● Extracted data:
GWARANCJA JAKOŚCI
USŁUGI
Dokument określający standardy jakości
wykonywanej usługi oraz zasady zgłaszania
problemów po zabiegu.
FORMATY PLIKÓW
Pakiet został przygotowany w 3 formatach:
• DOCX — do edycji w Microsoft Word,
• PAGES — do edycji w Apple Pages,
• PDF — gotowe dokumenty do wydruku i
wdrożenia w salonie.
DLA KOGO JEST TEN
...
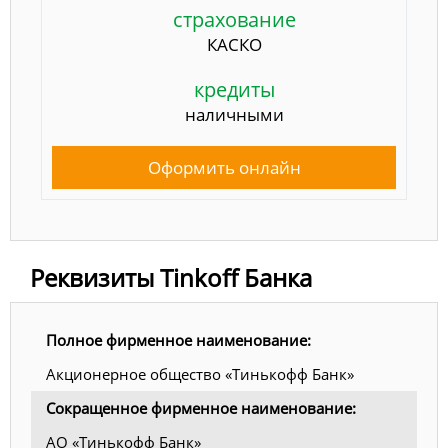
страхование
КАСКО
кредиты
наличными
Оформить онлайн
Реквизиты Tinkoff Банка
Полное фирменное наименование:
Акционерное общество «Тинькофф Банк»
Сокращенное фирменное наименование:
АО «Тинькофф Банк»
--
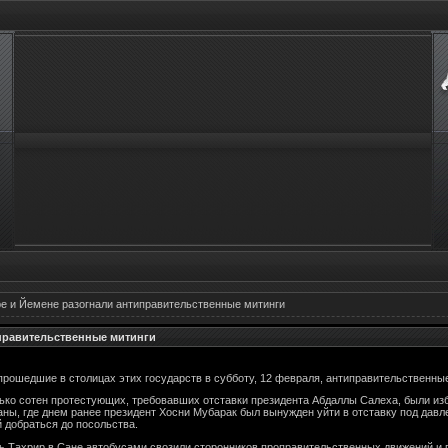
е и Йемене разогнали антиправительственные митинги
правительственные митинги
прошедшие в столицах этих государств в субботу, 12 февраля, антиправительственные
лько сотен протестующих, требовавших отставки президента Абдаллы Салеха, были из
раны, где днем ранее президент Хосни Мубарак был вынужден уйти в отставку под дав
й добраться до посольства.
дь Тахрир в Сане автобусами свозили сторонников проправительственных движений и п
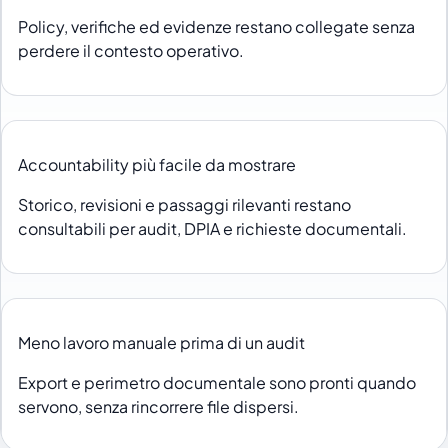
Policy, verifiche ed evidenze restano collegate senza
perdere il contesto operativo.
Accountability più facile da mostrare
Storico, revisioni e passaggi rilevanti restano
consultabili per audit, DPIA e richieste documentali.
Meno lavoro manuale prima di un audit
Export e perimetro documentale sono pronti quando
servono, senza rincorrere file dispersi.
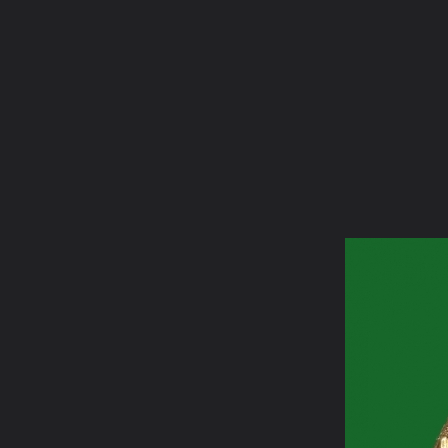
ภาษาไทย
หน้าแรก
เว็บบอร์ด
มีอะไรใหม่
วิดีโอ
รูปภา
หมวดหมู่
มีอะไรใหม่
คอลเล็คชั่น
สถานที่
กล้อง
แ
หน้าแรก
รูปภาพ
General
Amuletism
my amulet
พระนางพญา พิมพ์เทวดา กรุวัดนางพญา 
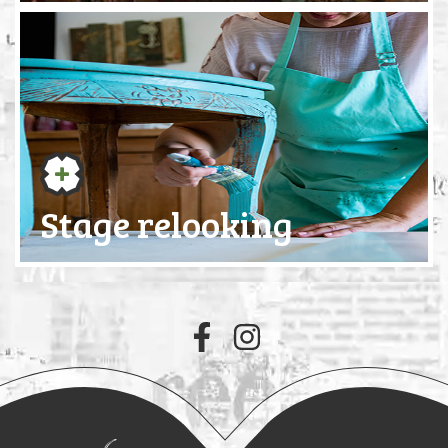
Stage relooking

● What to do:
Send back exactly the lines of the listing above starting at the one with "GWARANCJA JAKOŚCI" and ending at the one with "DLA KOGO JEST TEN", inclusive, and no others.

● Final answer:
GWARANCJA JAKOŚCI
USŁUGI
Dokument określający standardy jakości
wykonywanej usługi oraz zasady zgłaszania
problemów po zabiegu.
FORMATY PLIKÓW
Pakiet został przygotowany w 3 formatach:
• DOCX — do edycji w Microsoft Word,
• PAGES — do edycji w Apple Pages,
• PDF — gotowe dokumenty do wydruku i
wdrożenia w salonie.
DLA KOGO JEST TEN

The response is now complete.